Extracted page text data
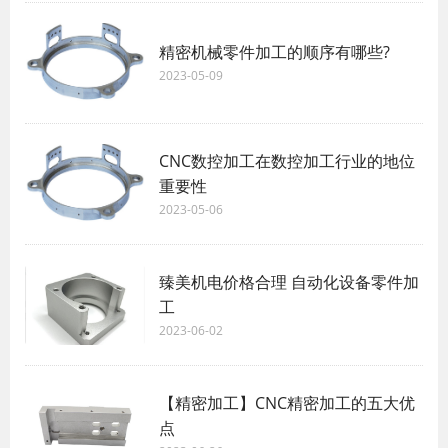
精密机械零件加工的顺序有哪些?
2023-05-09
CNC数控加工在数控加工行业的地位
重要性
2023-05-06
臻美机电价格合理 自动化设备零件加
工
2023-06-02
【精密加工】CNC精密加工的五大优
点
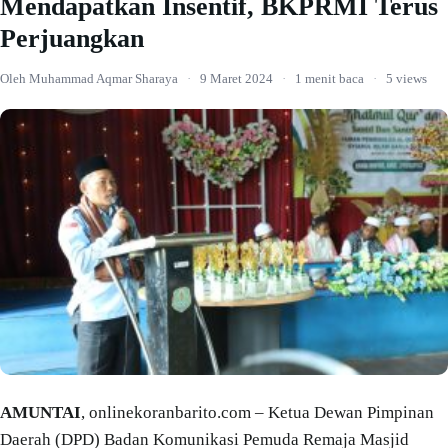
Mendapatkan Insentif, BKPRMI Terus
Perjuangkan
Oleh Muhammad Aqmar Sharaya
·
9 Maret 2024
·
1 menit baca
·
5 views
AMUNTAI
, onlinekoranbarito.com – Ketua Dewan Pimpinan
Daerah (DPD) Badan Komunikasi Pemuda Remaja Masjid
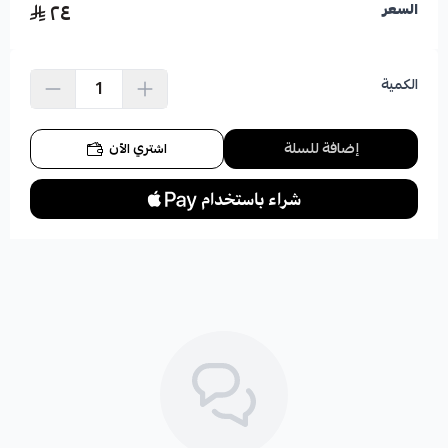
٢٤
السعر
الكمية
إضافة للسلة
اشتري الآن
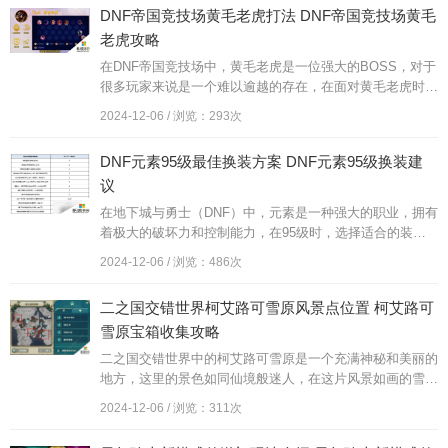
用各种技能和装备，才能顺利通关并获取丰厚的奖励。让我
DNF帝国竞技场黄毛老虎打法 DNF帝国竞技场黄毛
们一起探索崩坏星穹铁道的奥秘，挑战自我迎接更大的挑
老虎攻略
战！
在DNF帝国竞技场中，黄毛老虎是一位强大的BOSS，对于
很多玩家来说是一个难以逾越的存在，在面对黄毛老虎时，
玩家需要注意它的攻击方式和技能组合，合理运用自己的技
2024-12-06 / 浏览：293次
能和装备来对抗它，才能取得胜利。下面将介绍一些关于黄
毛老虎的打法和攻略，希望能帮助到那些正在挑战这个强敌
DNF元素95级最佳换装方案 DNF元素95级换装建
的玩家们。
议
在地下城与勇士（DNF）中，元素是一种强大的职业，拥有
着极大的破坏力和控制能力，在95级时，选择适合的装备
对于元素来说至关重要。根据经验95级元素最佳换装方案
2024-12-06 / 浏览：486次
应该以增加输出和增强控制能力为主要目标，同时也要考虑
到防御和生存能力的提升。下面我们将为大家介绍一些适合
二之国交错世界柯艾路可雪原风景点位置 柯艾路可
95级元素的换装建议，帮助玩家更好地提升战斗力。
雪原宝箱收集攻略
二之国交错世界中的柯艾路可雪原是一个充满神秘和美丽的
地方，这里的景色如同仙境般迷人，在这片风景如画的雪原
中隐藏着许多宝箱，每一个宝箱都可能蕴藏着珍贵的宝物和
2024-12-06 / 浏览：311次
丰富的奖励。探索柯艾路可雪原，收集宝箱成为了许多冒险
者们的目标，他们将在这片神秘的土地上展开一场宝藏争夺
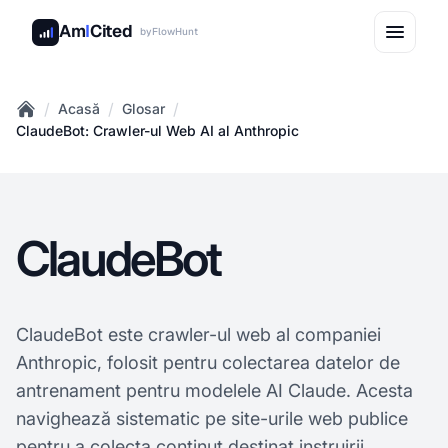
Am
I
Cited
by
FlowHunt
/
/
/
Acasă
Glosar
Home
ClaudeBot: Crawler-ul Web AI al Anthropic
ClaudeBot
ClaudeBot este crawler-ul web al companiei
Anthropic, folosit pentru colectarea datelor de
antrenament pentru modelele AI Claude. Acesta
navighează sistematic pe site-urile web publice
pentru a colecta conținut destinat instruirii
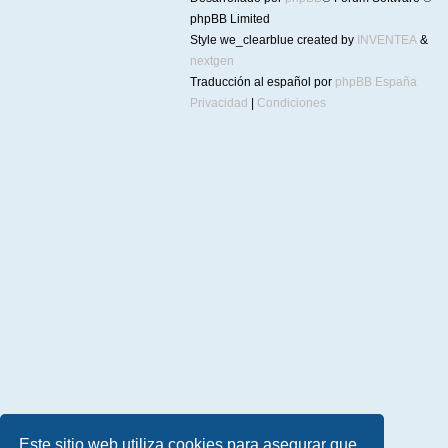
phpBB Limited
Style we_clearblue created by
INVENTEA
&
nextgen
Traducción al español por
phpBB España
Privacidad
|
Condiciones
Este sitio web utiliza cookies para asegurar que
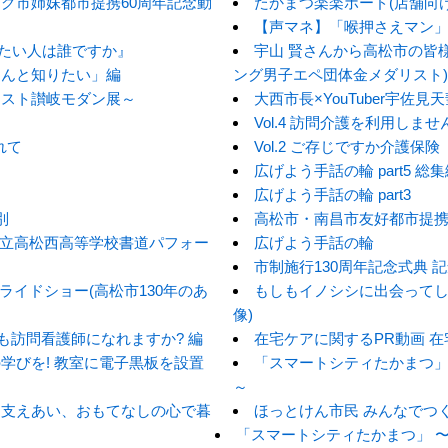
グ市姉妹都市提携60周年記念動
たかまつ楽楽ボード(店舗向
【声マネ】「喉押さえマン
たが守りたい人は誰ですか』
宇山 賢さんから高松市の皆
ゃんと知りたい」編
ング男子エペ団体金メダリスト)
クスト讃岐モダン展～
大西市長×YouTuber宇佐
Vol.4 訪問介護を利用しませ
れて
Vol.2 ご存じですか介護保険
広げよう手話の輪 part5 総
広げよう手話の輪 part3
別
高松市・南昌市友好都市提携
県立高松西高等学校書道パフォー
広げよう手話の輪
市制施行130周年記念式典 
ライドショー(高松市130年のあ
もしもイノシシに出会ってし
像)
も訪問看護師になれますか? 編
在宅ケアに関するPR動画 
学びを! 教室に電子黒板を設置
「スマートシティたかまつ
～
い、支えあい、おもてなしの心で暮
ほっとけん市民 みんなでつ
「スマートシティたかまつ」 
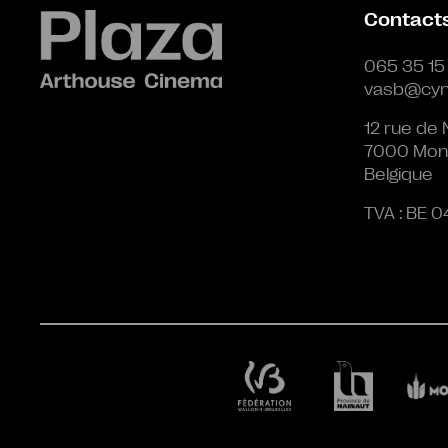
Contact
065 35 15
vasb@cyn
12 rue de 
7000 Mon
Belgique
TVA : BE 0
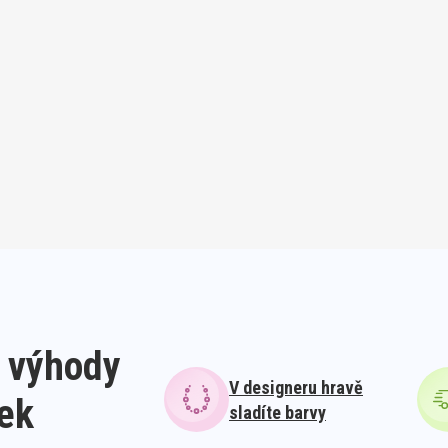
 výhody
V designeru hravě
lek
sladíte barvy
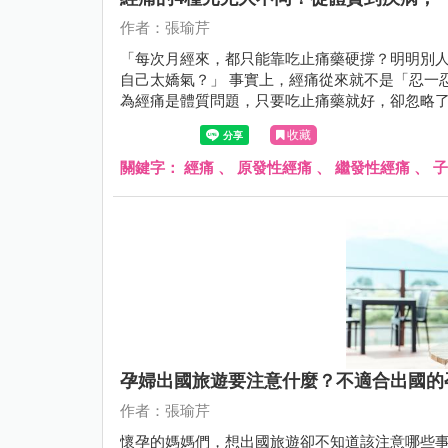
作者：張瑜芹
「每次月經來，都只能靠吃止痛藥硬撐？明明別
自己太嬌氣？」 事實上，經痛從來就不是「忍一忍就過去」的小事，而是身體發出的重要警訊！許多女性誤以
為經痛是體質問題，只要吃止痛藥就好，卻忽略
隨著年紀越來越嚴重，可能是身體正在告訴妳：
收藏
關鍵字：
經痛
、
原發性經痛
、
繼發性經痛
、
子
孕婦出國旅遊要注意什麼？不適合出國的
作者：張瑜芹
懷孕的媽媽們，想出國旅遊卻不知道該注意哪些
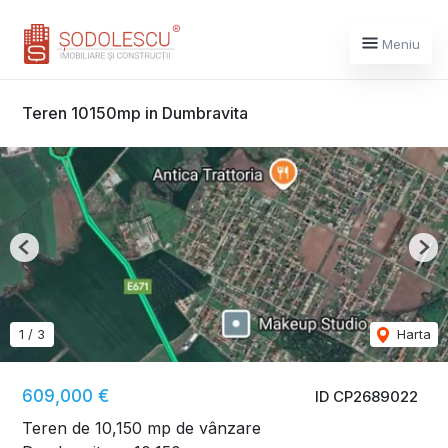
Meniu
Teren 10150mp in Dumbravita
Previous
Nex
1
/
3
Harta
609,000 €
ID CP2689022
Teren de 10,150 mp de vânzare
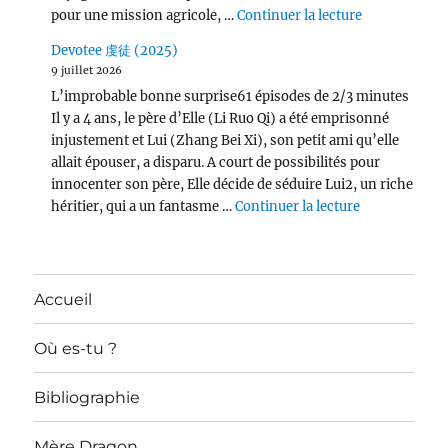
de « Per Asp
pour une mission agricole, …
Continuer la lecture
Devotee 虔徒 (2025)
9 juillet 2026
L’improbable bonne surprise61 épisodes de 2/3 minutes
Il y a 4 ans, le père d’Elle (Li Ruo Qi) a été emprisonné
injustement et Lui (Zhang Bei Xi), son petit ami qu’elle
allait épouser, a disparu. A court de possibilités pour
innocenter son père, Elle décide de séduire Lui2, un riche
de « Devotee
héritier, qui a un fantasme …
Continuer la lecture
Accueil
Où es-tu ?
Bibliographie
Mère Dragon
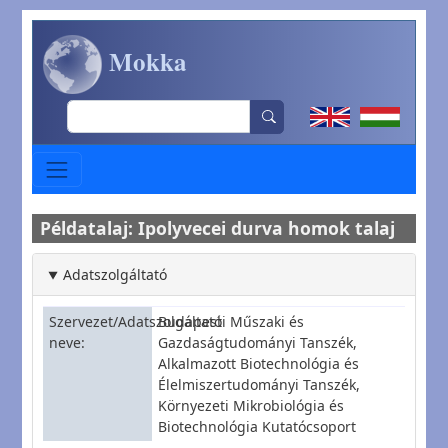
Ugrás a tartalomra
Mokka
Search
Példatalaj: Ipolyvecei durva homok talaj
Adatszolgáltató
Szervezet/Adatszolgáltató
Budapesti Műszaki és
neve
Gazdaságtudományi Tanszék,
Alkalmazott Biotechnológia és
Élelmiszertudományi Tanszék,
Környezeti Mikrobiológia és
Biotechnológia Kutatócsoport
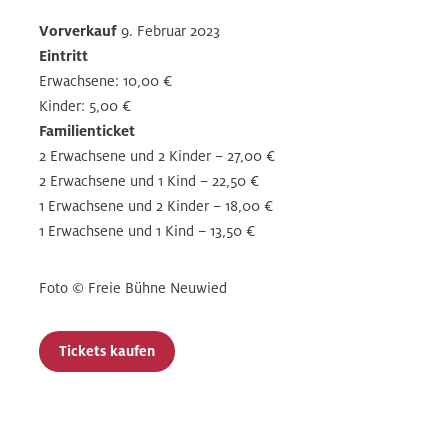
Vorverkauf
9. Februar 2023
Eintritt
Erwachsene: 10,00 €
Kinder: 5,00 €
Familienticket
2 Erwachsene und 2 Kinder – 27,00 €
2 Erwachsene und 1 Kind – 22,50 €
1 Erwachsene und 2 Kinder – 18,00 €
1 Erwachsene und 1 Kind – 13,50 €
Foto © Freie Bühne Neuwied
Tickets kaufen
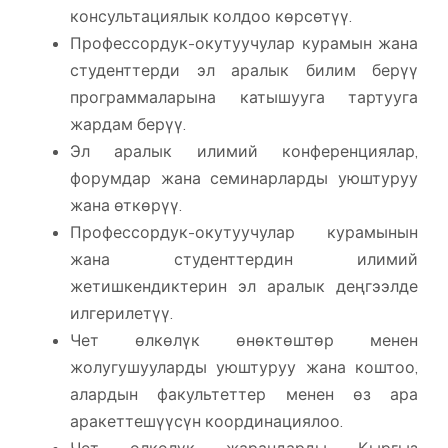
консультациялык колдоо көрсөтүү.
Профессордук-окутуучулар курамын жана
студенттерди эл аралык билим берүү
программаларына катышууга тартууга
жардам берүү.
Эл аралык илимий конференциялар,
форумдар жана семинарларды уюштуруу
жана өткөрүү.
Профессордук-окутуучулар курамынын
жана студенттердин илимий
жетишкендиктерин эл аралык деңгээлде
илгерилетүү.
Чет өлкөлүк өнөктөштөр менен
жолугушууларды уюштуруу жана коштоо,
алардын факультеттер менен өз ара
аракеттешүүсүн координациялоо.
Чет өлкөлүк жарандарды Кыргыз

Exercise objective =>
Reproduce only the lines from the first line of the entries through the line containing "能和装备来对抗它，才能取得胜利。下面将介绍一些关于黄", exactly and with both ends kept. Omit the pictures.

Output below =>
精密机械零件加工的顺序有哪些?
2023-05-09
CNC数控加工在数控加工行业的地位
重要性
2023-05-06
臻美机电价格合理 自动化设备零件加
工
2023-06-02
【精密加工】CNC精密加工的五大优
点
Mendapatkan Insentif, BKPRMI Terus
Perjuangkan
Oleh Muhammad Aqmar Sharaya
·
9 Maret 2024
·
1 menit baca
·
5 views
AMUNTAI
, onlinekoranbarito.com – Ketua Dewan Pimpinan
Daerah (DPD) Badan Komunikasi Pemuda Remaja Masjid
٢٤
السعر
الكمية
إضافة للسلة
اشتري الآن
用各种技能和装备，才能顺利通关并获取丰厚的奖励。让我
DNF帝国竞技场黄毛老虎打法 DNF帝国竞技场黄毛
们一起探索崩坏星穹铁道的奥秘，挑战自我迎接更大的挑
老虎攻略
战！
在DNF帝国竞技场中，黄毛老虎是一位强大的BOSS，对于
很多玩家来说是一个难以逾越的存在，在面对黄毛老虎时，
玩家需要注意它的攻击方式和技能组合，合理运用自己的技
2024-12-06 / 浏览：293次
能和装备来对抗它，才能取得胜利。下面将介绍一些关于黄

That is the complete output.